### Data for this exercise
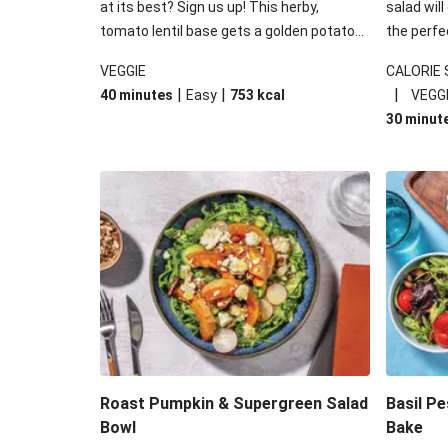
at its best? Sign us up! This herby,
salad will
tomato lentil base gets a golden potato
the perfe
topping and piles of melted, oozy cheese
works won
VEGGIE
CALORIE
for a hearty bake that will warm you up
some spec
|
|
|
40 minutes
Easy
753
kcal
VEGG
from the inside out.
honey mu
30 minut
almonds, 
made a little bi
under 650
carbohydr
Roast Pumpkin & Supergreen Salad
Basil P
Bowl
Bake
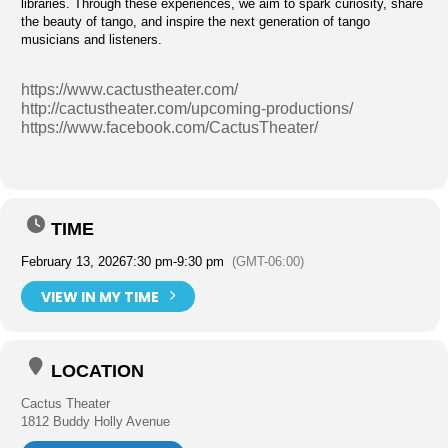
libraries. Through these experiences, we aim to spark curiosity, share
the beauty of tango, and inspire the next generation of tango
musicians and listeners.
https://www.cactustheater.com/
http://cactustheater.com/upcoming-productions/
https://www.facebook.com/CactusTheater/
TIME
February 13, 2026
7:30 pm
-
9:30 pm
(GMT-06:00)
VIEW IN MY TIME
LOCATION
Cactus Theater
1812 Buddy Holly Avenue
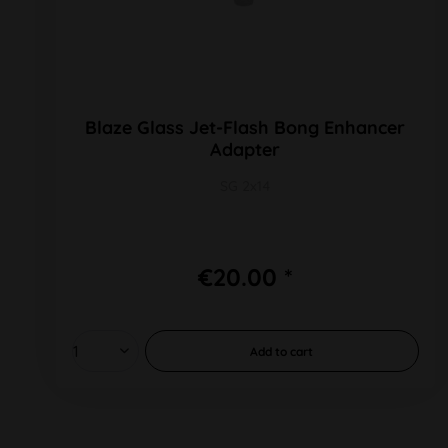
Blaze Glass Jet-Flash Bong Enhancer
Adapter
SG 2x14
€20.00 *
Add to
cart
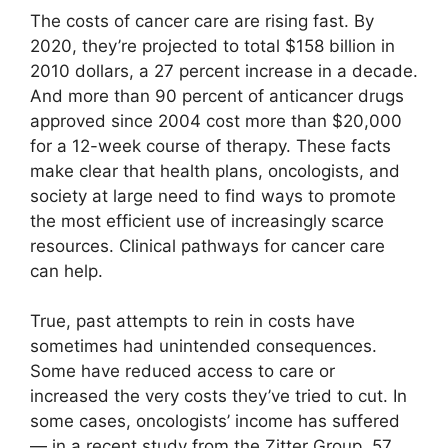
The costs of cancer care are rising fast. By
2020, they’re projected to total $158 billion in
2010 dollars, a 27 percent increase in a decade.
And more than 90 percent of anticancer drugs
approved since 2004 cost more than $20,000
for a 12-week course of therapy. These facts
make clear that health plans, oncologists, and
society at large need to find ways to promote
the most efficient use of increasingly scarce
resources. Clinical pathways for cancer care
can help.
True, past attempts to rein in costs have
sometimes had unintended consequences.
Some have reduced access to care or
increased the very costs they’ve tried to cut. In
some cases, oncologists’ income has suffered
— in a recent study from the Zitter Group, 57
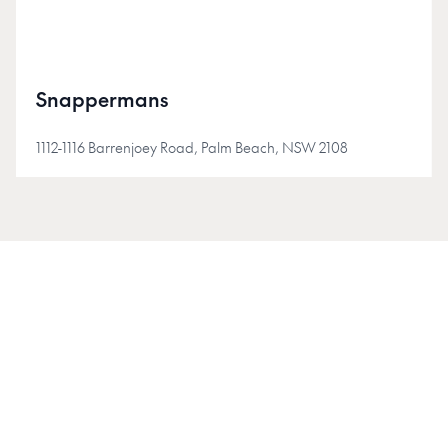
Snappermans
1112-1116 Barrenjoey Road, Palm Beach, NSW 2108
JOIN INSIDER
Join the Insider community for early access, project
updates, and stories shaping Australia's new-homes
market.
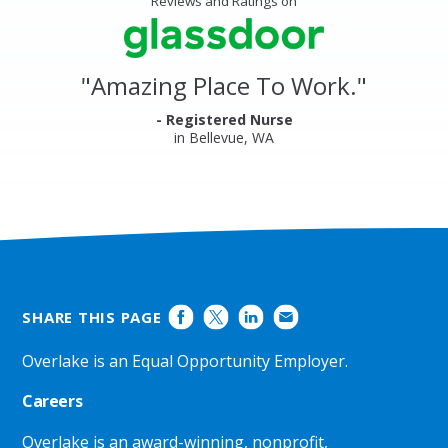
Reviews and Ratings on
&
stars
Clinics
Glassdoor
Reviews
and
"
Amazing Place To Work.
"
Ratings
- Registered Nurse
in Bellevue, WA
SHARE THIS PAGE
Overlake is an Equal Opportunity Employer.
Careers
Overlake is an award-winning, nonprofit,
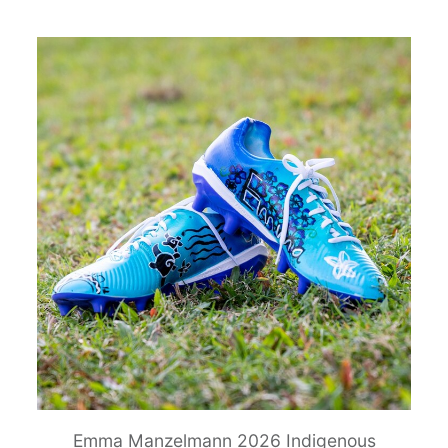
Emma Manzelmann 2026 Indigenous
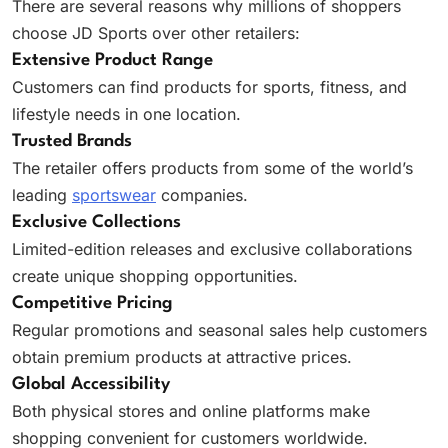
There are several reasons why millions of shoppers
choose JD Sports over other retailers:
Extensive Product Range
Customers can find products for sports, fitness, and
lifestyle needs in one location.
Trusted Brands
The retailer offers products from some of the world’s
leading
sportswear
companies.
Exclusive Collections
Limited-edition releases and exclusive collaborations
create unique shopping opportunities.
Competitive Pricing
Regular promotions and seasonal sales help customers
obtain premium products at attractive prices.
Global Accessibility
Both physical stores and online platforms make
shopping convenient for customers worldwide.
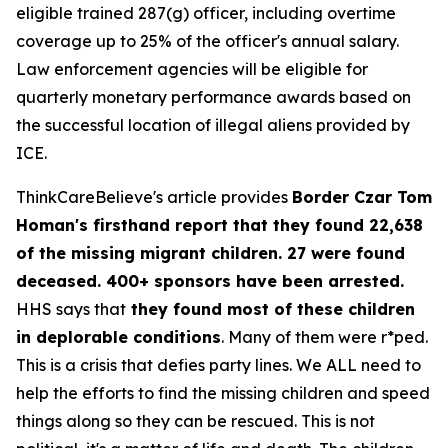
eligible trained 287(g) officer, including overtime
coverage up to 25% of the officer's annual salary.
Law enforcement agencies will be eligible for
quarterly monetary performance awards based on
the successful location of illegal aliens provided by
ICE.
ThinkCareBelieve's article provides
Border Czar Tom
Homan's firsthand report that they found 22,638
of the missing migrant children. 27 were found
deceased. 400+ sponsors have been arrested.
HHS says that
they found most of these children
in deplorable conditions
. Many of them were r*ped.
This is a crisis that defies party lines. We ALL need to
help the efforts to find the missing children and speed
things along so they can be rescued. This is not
######
### About this task
Work out how many lines in the entries contain the string "eligible", then reply with that number and nothing more.

### Answer for this exercise
2